### PROBLEM TO WORK ON:
Using the listing, copy each whole line that features "Odası".

### INPUT:
[Start of section]

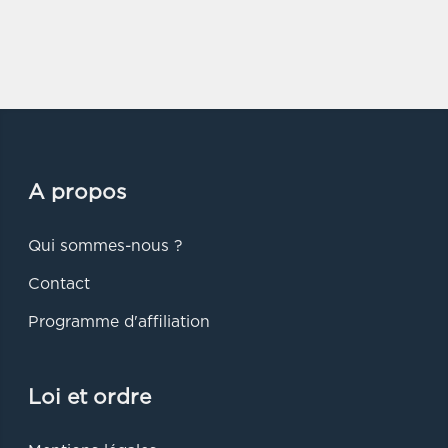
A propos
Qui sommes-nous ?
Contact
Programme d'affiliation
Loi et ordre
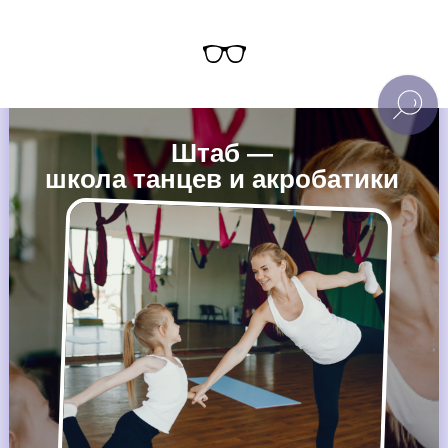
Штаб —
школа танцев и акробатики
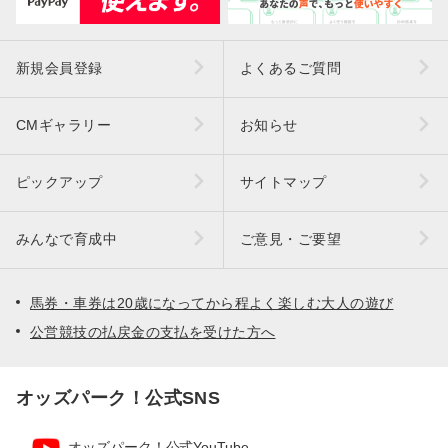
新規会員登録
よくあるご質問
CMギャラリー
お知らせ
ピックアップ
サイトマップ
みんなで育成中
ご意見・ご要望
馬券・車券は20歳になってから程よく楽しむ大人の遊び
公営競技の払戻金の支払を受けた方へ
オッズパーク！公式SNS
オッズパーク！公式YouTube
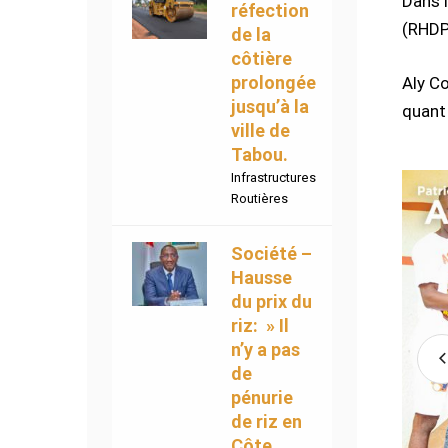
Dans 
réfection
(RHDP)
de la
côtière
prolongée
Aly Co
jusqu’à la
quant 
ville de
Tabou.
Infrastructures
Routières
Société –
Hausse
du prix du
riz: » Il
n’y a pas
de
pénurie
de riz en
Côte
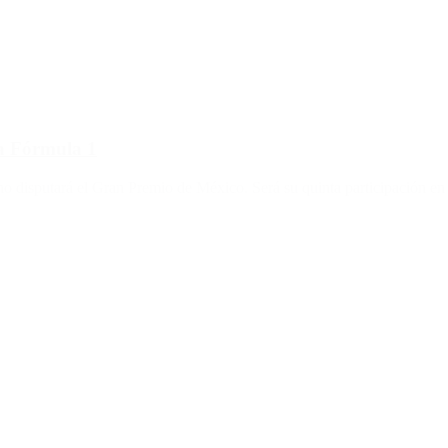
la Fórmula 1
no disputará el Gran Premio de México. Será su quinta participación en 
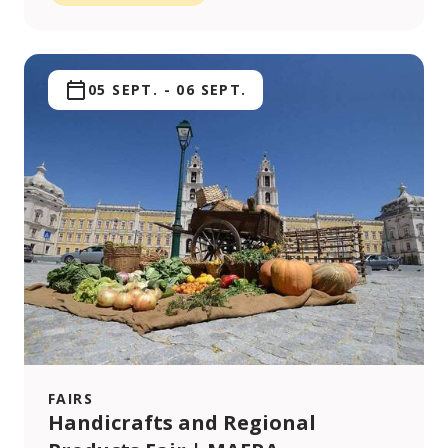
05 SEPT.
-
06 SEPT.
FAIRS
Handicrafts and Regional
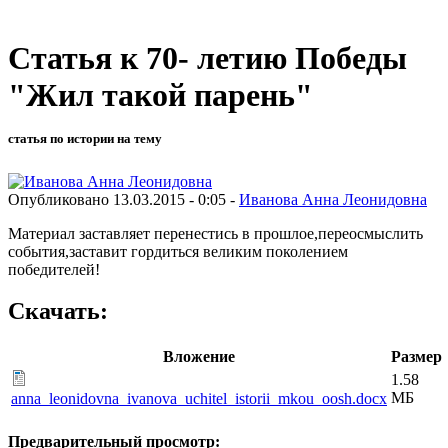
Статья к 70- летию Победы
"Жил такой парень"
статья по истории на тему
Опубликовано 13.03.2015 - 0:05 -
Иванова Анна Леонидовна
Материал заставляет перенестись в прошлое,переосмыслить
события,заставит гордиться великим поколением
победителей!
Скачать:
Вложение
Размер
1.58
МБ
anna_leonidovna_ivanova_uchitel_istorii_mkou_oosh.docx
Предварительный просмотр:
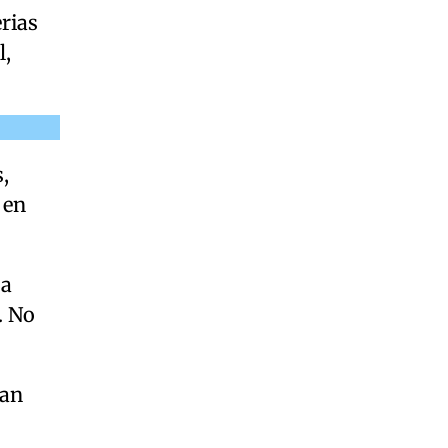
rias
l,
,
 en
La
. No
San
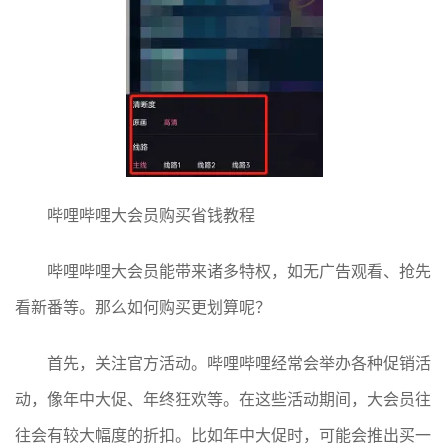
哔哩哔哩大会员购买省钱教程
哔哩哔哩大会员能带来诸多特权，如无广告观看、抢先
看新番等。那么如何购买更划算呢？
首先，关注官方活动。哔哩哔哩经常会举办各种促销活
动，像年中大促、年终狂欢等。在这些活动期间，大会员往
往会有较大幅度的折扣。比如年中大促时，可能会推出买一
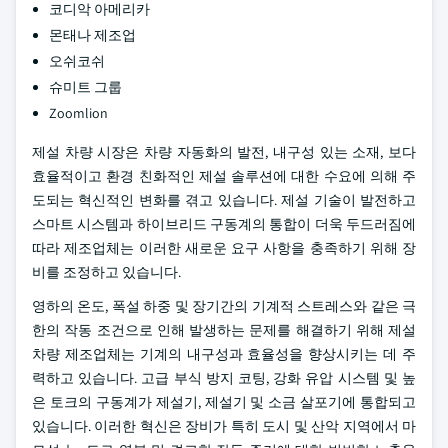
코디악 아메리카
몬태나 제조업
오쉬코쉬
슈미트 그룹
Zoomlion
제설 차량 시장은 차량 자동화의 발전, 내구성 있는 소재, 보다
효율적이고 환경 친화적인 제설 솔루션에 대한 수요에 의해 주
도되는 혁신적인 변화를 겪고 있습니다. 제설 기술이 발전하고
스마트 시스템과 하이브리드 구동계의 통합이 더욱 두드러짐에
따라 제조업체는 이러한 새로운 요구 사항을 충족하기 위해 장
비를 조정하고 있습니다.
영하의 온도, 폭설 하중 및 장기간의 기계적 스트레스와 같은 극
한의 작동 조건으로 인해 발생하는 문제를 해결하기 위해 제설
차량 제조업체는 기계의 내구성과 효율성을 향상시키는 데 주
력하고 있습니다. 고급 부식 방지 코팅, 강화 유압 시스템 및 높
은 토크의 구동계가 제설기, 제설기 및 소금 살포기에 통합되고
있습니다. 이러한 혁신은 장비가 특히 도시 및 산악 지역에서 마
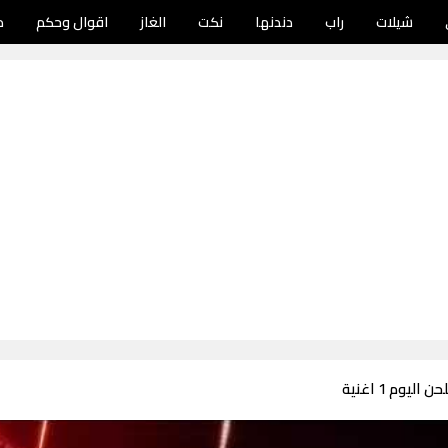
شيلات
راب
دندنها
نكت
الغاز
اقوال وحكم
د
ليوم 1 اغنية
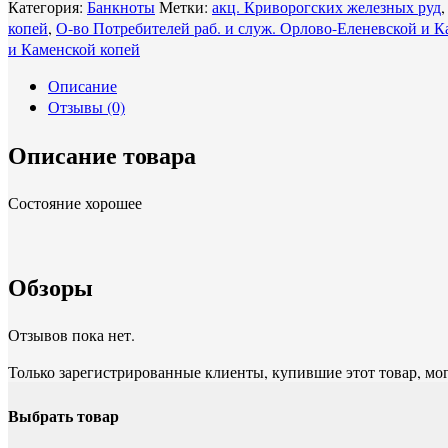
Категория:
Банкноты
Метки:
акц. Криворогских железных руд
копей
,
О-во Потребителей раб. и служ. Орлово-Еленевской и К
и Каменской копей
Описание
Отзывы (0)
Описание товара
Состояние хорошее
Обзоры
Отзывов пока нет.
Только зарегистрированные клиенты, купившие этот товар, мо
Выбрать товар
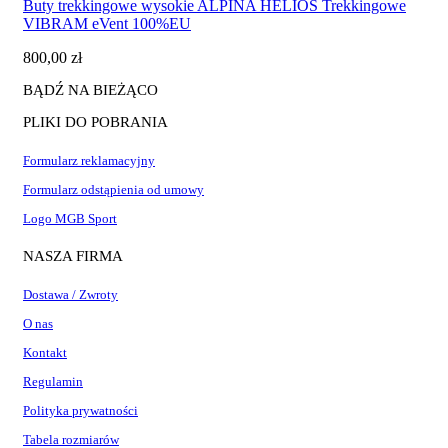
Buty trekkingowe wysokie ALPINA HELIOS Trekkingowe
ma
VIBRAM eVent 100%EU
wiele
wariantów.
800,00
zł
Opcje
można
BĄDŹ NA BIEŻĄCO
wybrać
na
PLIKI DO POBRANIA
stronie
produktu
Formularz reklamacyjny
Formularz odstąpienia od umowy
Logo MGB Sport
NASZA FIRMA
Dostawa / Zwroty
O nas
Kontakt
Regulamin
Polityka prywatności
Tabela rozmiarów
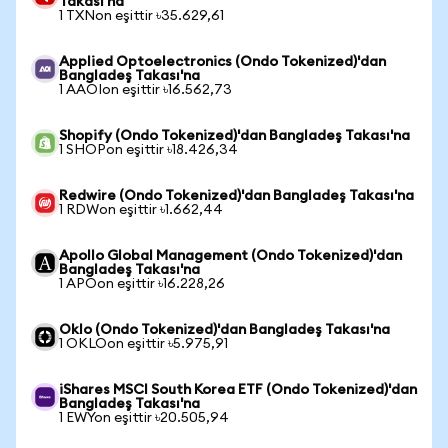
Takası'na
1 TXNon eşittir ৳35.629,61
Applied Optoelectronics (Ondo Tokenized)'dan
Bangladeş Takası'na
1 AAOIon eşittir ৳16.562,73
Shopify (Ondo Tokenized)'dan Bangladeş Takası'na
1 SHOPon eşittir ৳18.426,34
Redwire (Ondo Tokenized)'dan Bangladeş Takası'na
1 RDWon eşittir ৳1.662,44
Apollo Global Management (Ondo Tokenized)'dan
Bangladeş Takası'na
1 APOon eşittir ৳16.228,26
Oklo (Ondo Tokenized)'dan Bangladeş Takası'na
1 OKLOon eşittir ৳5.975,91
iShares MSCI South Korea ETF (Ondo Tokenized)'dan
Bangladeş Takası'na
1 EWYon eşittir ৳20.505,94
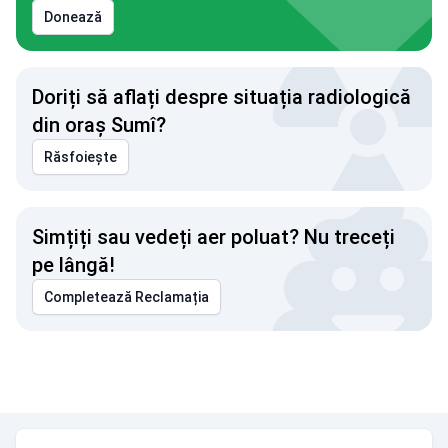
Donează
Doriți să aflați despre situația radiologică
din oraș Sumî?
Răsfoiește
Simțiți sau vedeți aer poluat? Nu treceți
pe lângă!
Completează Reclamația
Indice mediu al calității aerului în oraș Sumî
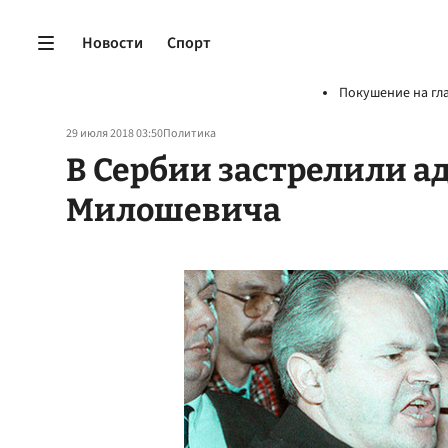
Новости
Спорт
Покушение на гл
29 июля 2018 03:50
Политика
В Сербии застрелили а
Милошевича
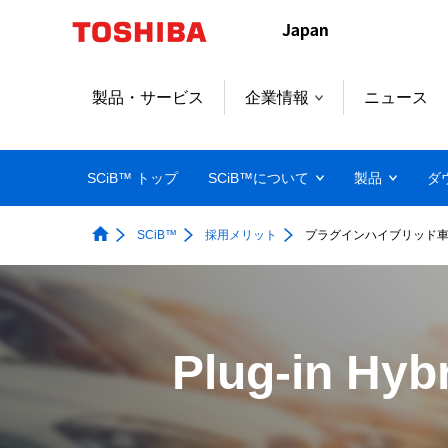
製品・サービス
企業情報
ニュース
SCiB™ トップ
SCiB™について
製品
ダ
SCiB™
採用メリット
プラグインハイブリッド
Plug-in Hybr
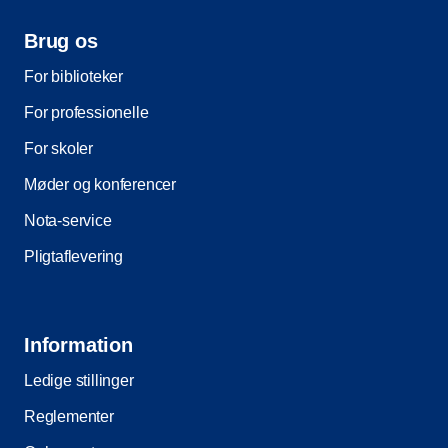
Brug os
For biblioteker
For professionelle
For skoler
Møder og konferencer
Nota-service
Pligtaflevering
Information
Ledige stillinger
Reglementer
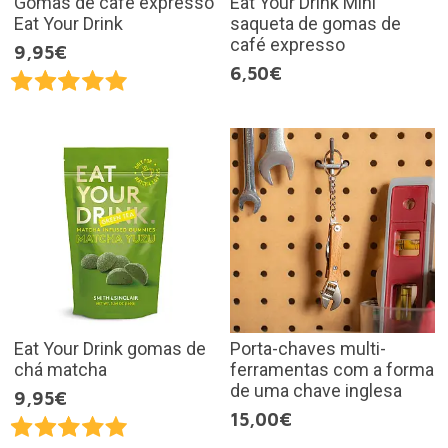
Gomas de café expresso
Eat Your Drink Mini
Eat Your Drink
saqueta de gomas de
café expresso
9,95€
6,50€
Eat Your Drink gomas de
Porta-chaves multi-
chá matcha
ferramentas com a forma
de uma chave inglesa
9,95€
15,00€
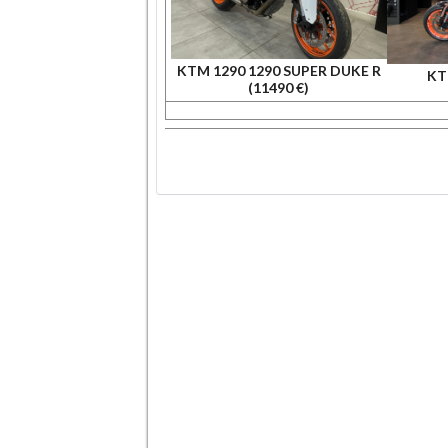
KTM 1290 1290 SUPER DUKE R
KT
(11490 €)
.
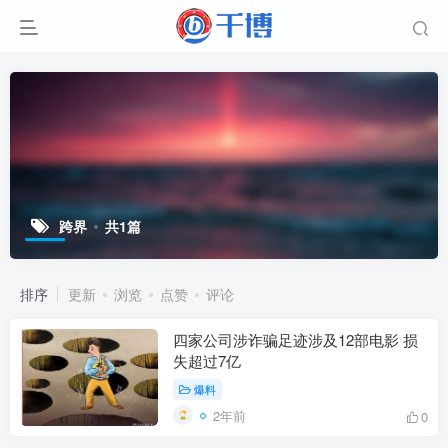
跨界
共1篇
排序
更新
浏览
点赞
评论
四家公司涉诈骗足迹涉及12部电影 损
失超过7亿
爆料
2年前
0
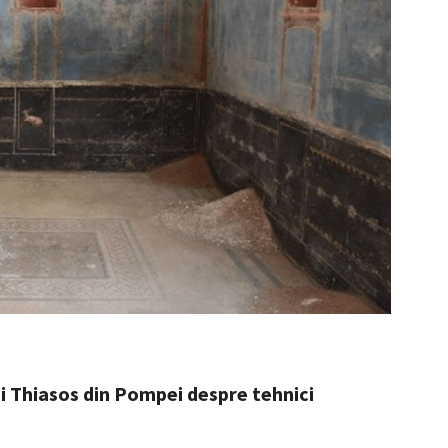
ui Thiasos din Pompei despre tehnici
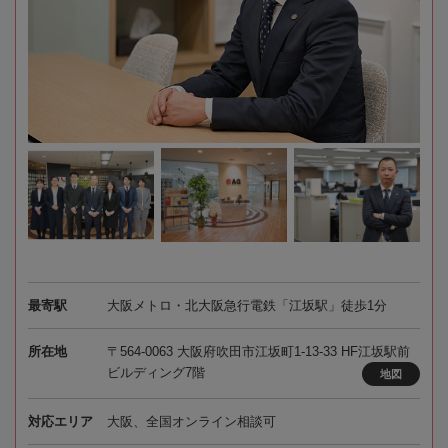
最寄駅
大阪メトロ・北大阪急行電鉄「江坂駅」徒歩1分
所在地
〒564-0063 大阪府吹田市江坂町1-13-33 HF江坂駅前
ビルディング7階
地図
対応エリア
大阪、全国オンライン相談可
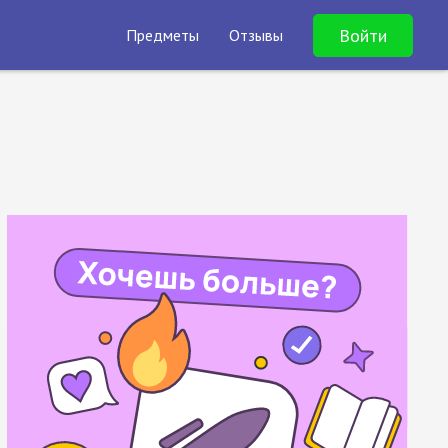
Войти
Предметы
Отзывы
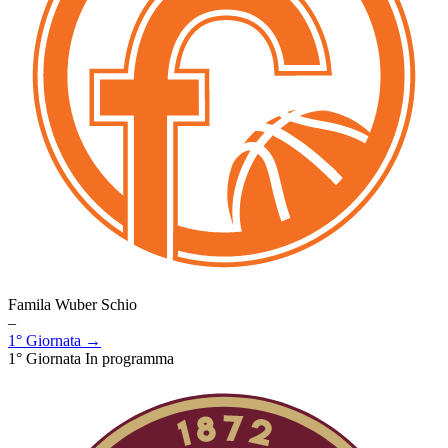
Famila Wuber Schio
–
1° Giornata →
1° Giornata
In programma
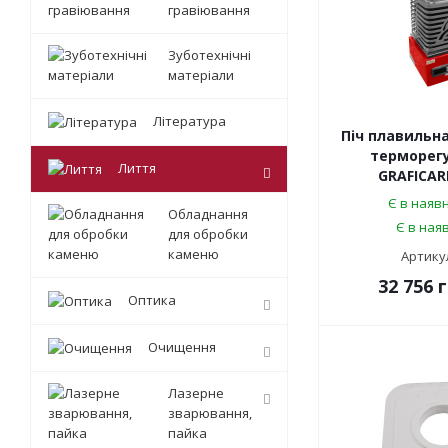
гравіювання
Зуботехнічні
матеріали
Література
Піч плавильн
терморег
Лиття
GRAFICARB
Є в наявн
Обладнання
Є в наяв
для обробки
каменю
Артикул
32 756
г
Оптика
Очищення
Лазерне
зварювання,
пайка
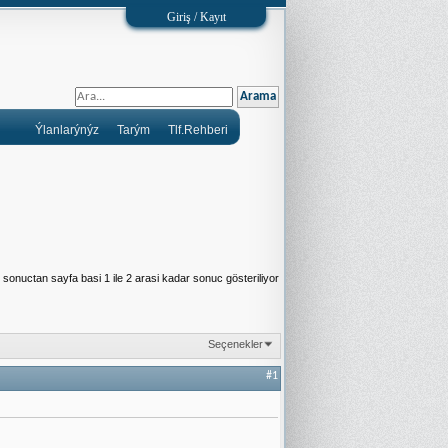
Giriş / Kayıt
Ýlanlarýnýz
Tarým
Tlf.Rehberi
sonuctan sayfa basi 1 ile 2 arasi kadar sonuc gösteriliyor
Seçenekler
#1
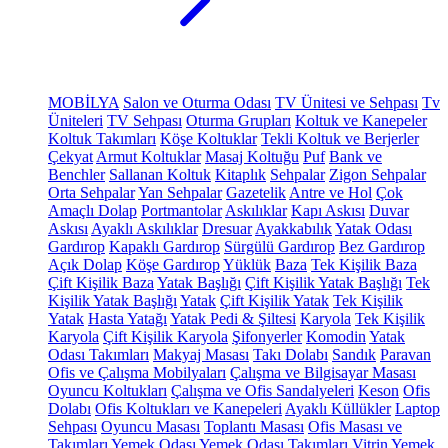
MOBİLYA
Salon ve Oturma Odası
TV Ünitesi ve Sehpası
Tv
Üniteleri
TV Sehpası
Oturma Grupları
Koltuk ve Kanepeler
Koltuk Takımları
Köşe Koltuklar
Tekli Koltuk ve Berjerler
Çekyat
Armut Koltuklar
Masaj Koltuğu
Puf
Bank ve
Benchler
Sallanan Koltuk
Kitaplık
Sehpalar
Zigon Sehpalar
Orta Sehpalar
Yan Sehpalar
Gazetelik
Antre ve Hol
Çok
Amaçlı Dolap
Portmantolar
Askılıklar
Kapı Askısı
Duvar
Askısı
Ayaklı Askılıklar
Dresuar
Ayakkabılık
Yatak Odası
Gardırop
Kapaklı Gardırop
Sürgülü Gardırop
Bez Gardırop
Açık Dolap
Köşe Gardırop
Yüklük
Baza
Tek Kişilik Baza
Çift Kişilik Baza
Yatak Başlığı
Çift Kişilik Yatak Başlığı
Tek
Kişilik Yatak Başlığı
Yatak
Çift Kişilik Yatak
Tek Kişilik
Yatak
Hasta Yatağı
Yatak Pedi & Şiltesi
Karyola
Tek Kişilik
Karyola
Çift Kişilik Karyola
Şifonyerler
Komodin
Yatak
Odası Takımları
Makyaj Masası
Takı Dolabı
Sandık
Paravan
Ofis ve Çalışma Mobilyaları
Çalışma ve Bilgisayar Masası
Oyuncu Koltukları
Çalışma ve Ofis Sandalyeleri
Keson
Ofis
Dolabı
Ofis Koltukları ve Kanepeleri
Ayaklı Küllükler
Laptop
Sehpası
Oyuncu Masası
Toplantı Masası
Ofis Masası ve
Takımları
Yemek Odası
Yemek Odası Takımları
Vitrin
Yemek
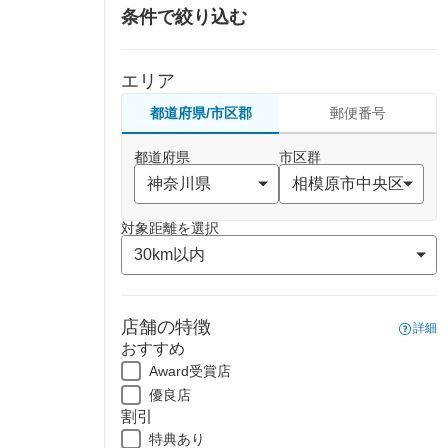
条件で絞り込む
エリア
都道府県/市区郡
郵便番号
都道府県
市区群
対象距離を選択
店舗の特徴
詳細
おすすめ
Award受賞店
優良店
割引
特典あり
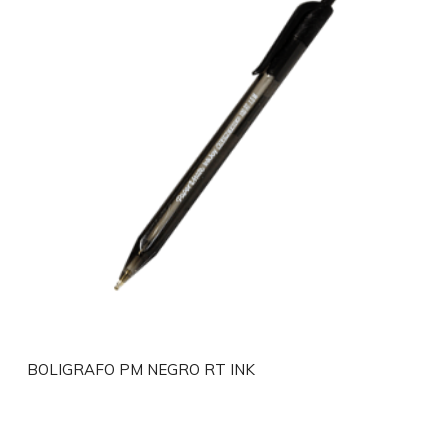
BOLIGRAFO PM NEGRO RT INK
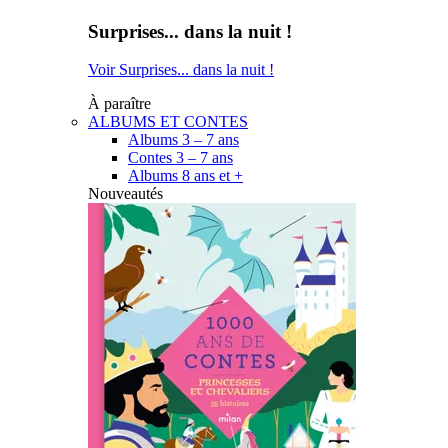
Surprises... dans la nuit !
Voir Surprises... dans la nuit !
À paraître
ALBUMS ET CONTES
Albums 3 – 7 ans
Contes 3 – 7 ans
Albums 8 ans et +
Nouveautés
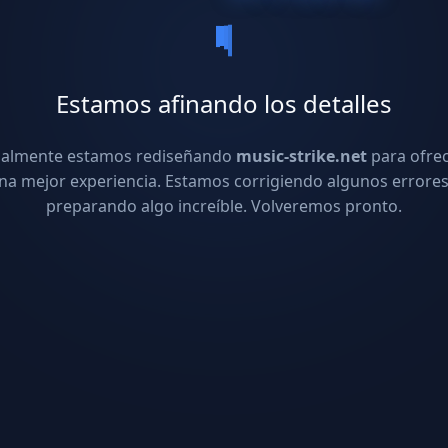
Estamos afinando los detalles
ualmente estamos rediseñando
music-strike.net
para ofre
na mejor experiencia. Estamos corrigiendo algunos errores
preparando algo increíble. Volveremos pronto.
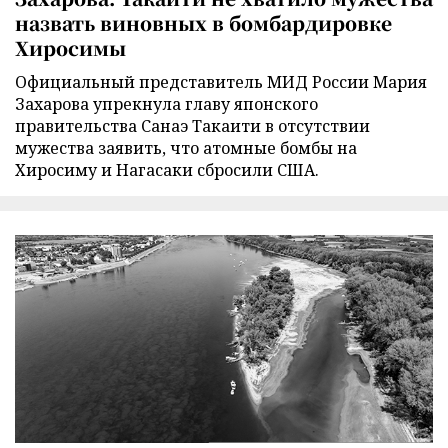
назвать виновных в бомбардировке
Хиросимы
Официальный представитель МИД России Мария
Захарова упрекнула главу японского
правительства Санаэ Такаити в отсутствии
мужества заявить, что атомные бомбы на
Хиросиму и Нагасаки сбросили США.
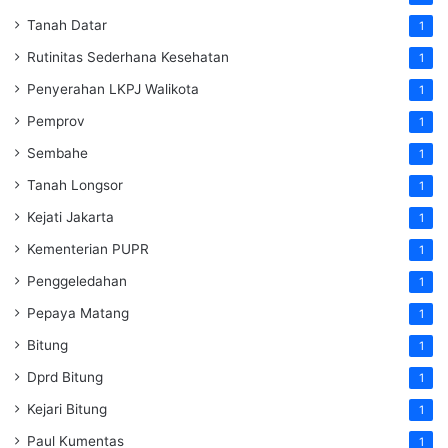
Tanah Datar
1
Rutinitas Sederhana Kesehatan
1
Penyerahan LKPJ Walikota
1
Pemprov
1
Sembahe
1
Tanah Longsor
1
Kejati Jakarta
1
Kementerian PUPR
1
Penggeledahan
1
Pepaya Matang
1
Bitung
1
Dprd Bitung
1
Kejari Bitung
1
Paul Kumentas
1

[End of section]

### RESULT FOR THIS EXERCISE:
Salon ve Oturma Odası
Yatak Odası
Odası Takımları
Yemek Odası
Yemek Odası Takımları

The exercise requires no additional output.